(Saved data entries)
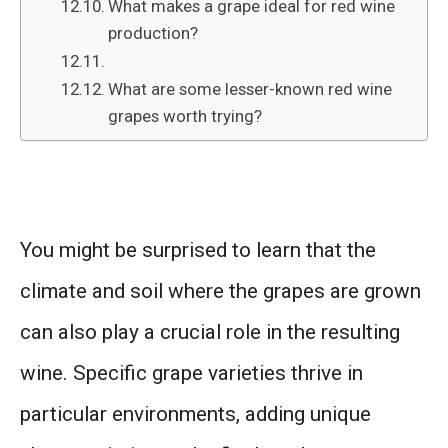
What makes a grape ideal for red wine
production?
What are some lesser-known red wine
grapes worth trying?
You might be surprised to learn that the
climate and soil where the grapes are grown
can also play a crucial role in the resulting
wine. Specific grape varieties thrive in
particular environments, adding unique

* * *

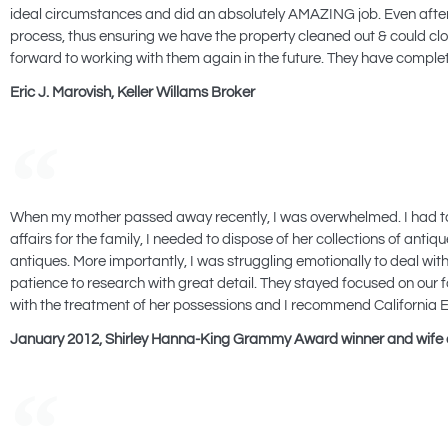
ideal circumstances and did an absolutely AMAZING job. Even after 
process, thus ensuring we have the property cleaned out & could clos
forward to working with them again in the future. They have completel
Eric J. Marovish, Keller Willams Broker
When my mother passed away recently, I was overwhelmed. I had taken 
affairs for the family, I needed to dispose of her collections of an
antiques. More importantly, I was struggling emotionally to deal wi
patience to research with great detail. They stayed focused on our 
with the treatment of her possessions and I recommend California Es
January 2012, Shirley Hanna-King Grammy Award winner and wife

Instructions to follow: Above are some lines. Repeat exactly, and only, those from the line that has "What makes a grape ideal for red wine" through the line that has "can also play a crucial role in the resulting".

Answer to this problem:
What makes a grape ideal for red wine
production?
What are some lesser-known red wine
grapes worth trying?
You might be surprised to learn that the
climate and soil where the grapes are grown
can also play a crucial role in the resulting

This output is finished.